Dhanka Sanjay, Maini Surita
Department of Electrical and Instrumentation Engineering,Sant Longowal Institute of Engineering and Technology, Longowal, Sangrur, Punjab, India.
Int J Cardiol. 2025 Feb 1;420:132757. doi: 10.1016/j.ijcard.2024.132757. Epub 2024 Nov 28.
Over the last few decades: heart disease (HD) has emerged as one of the deadliest diseases in the world. Approximately more than 31 % of the population dies from HD each year. The Diagnosis of HD in an earlier stage is a cognitively challenging task due to the vast and complex availability of medical datasets.

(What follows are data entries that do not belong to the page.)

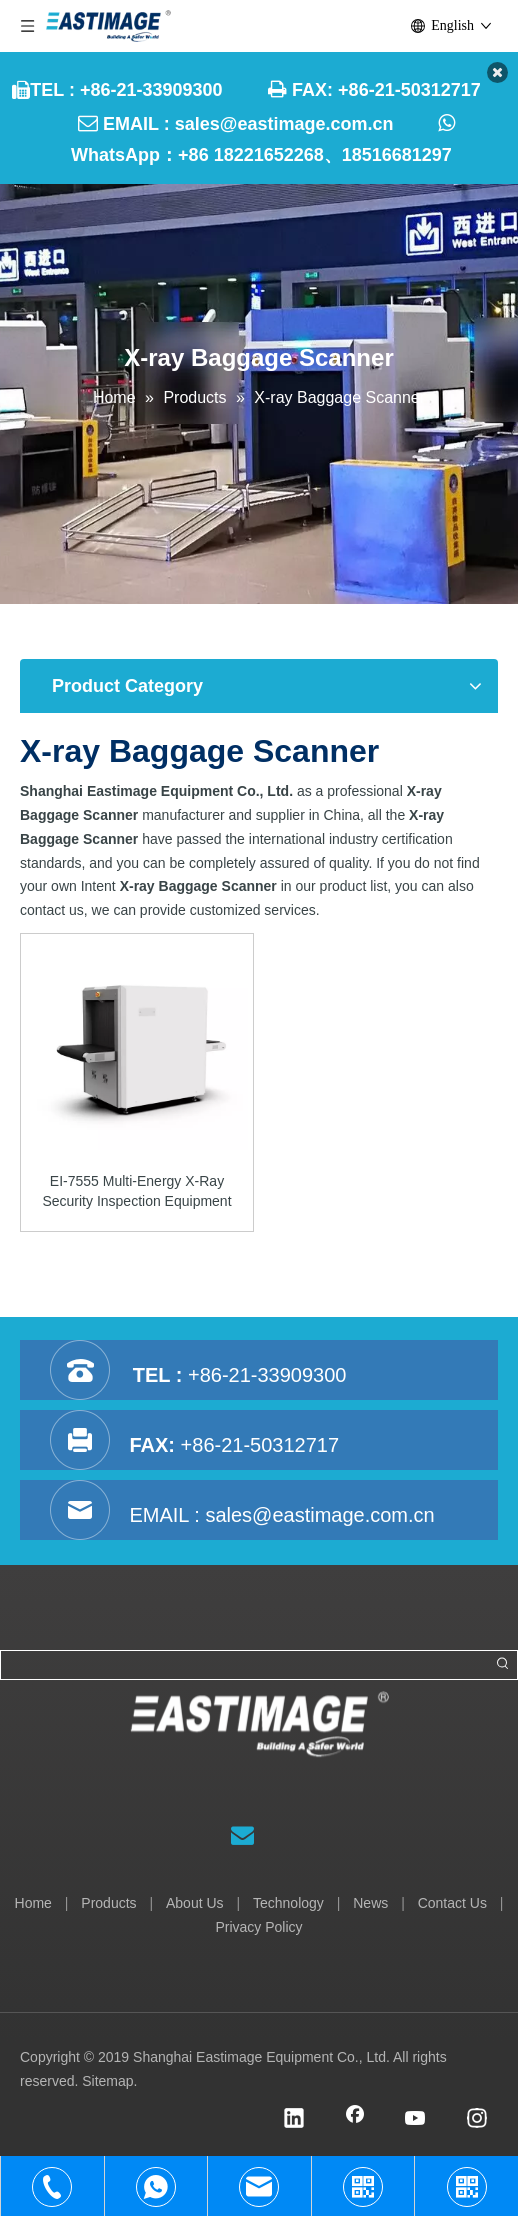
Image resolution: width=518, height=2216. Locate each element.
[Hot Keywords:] (503, 1665)
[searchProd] (245, 1665)
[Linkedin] (294, 2120)
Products (108, 1903)
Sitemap (107, 2081)
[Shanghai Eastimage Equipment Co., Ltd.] (259, 1743)
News (370, 1903)
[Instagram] (477, 2120)
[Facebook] (355, 2120)
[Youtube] (416, 2120)
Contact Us (452, 1903)
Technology (288, 1903)
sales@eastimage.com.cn (284, 124)
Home (33, 1903)
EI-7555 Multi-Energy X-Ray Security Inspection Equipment (136, 1191)
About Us (195, 1903)
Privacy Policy (258, 1927)
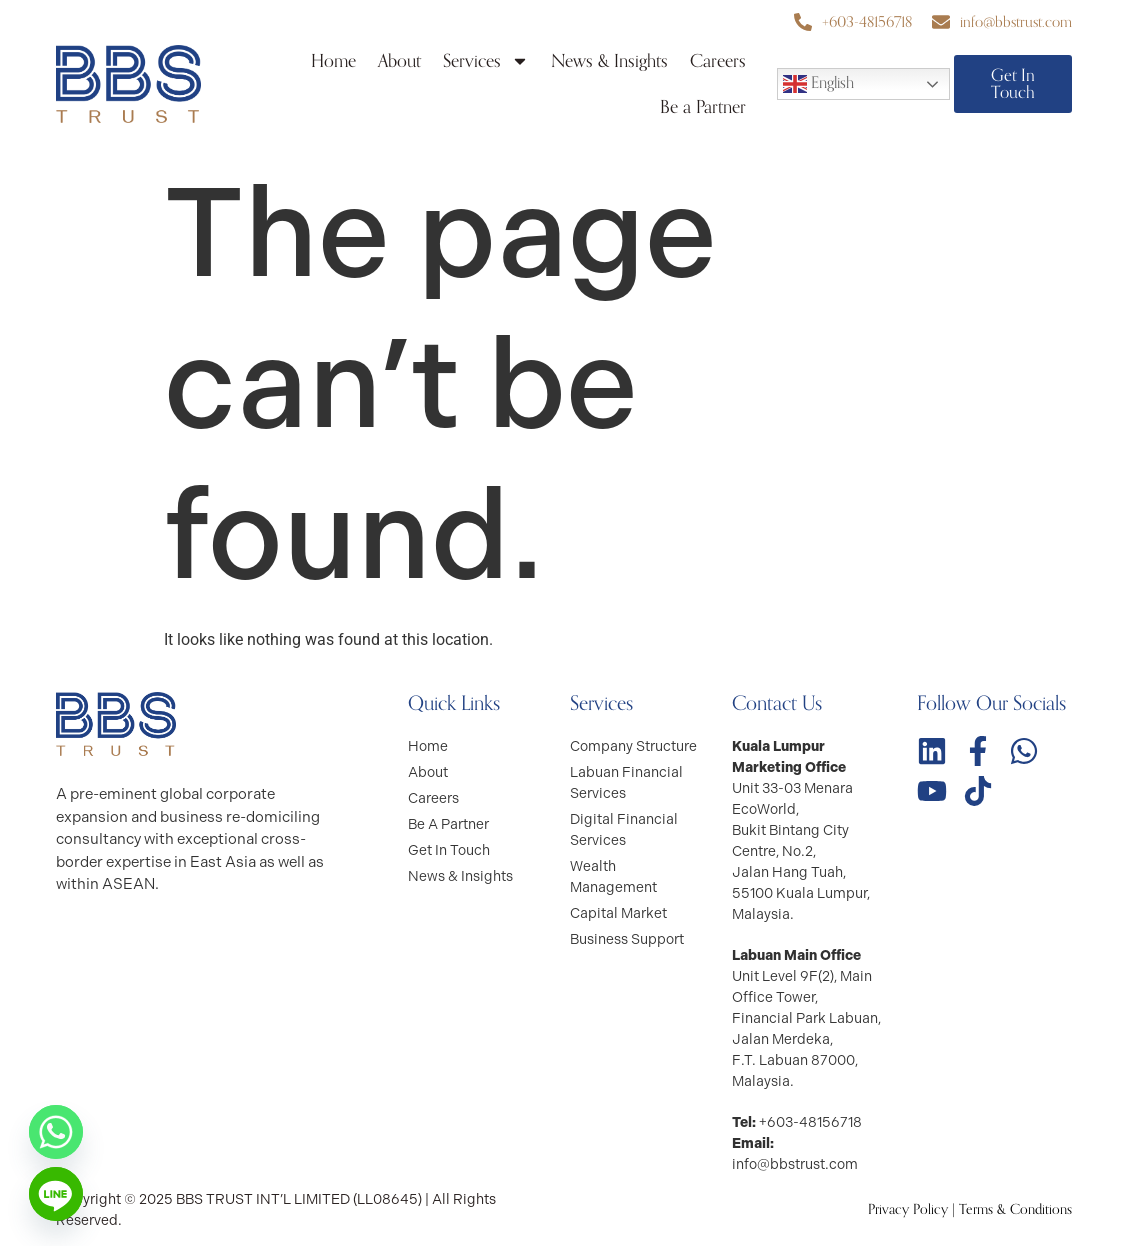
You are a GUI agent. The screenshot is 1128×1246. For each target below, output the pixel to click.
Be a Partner (703, 107)
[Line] (56, 1194)
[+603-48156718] (803, 22)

Many tests are available for the diagnosis of HD, such as ECG, etc.; but the proper diagnosis of the disease is still a great challenge.
Motivated by existing challenges and the significance of HD, the authors developed a novel hybrid XGBoost Classifier framework for HD prediction that incorporates outlier removal and optimized hyperparameter tuning. In this approach, outliers were handled using z-score and interquartile range (IQR) methods, and hyperparameters were optimized using the "Optuna" framework. Additionally, the impact of different train-test ratios (70,30, 80:20, and 90:10) on model performance was evaluated using Cleveland HD dataset, both with and without outliers.
The proposed hybrid model achieved the finest performance metrics without outliers on a 90:10 train-test ratio with an accuracy of 95.45 %, sensitivity of 92.86 %, precision of 100 %, specificity of 100 %, f1-score 96.3 %, training time 0.8 × 10 s and testing time 0.1 × 10 s. It was validated by Stratify K-Fold Cross-Validation.
This study highlights the importance of data preprocessing, appropriate train-test ratios, and hyperparameter optimization in HD prediction. The proposed framework provides a promising solution for accurate and efficient HD diagnosis, offering potential benefits for cardiac patient healthcare and decision-making.
在过去几十年中,心脏病已成为世界上最致命的疾病之一。每年约有超过31%的人口死于心脏病。由于医学数据集庞大且复杂,早期诊断心脏病是一项具有认知挑战性的任务。有许多测试可用于心脏病的诊断,如心电图等;但对该疾病的准确诊断仍然是一个巨大的挑战。
受现有挑战和心脏病的重要性的推动,作者开发了一种用于心脏病预测的新型混合XGBoost分类器框架,该框架结合了异常值去除和优化的超参数调整。在这种方法中,使用z分数和四分位距(IQR)方法处理异常值,并使用“Optuna”框架优化超参数。此外,使用克利夫兰心脏病数据集评估了不同训练-测试比例(70:30、80:20和90:10)对模型性能的影响,包括有和没有异常值的情况。
所提出的混合模型在90:10的训练-测试比例下,在无异常值的情况下实现了最佳性能指标,准确率为95.45%,灵敏度为92.86%,精确率为100%,特异性为100%,F1分数为96.3%,训练时间为0.8×10秒,测试时间为0.1×10秒。通过分层K折交叉验证进行了验证。
本研究强调了数据预处理、适当的训练-测试比例和超参数优化在心脏病预测中的重要性。所提出的框架为准确、高效的心脏病诊断提供了一个有前景的解决方案,为心脏病患者的医疗保健和决策提供了潜在的益处。